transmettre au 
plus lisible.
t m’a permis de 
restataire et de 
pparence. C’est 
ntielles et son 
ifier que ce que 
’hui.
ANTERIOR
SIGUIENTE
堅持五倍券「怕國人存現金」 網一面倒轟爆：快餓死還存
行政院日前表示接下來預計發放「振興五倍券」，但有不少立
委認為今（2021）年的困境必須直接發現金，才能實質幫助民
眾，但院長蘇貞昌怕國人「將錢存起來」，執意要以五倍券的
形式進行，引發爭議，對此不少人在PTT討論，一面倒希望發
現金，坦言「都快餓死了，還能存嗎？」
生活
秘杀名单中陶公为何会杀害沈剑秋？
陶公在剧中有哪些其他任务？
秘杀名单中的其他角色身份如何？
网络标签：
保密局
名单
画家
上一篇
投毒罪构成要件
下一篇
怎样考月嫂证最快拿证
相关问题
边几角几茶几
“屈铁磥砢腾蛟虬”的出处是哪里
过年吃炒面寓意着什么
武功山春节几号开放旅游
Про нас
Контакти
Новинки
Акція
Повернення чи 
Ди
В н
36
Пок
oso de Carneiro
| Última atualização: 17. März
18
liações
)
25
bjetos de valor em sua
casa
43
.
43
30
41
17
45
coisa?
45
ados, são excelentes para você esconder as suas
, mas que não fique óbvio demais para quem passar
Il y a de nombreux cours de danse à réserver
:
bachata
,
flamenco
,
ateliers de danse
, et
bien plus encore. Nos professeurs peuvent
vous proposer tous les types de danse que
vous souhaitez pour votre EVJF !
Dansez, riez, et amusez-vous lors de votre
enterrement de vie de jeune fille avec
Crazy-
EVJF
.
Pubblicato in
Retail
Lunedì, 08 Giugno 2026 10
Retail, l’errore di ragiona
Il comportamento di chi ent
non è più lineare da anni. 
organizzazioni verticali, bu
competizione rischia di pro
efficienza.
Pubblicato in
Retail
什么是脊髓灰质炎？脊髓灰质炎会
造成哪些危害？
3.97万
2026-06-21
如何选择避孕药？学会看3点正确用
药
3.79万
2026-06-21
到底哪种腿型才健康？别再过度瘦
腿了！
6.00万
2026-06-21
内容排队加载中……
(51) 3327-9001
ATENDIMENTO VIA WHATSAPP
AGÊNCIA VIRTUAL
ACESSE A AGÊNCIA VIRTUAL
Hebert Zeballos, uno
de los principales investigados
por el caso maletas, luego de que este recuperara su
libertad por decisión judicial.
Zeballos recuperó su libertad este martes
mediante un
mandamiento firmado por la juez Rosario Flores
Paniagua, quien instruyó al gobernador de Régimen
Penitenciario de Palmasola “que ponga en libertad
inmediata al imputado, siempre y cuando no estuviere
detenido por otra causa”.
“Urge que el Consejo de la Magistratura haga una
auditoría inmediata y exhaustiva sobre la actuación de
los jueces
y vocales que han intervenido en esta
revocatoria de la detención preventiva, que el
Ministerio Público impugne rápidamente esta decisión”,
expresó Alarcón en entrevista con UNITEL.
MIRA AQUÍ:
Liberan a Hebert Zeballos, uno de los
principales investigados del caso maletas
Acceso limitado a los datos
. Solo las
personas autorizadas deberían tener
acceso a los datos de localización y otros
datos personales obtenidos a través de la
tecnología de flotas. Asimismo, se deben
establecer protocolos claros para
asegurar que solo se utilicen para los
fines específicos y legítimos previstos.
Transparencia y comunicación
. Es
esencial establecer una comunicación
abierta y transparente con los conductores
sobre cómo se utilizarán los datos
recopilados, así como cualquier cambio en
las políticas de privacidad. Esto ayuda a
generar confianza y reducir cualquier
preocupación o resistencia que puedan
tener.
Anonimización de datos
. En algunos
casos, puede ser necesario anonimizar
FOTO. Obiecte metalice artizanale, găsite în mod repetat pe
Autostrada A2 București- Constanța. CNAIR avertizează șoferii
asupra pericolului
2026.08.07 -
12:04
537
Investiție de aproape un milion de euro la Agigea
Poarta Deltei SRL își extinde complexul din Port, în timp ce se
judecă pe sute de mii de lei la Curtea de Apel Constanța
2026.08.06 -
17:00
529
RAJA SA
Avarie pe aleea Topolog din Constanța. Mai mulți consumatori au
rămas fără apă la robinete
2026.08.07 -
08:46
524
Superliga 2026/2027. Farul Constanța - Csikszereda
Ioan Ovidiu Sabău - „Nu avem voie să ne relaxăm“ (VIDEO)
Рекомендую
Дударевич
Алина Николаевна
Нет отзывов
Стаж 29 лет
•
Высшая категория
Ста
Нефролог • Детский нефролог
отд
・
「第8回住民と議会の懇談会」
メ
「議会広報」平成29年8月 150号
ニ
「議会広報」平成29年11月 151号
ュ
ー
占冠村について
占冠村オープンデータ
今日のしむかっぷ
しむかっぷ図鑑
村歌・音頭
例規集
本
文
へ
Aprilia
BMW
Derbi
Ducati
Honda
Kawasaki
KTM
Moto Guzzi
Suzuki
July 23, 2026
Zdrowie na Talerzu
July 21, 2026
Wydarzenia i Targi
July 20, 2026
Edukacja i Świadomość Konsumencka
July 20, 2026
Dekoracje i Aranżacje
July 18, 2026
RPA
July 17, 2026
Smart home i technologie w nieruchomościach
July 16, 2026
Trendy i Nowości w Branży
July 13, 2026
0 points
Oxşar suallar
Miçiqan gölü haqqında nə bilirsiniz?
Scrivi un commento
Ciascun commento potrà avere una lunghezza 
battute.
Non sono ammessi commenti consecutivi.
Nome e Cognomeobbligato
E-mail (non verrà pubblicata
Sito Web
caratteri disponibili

======

**YOUR TASK:** For each line above that contains "Zeballos", make a copy.

**ANSWER:**
Hebert Zeballos, uno
Zeballos recuperó su libertad este martes
Liberan a Hebert Zeballos, uno de los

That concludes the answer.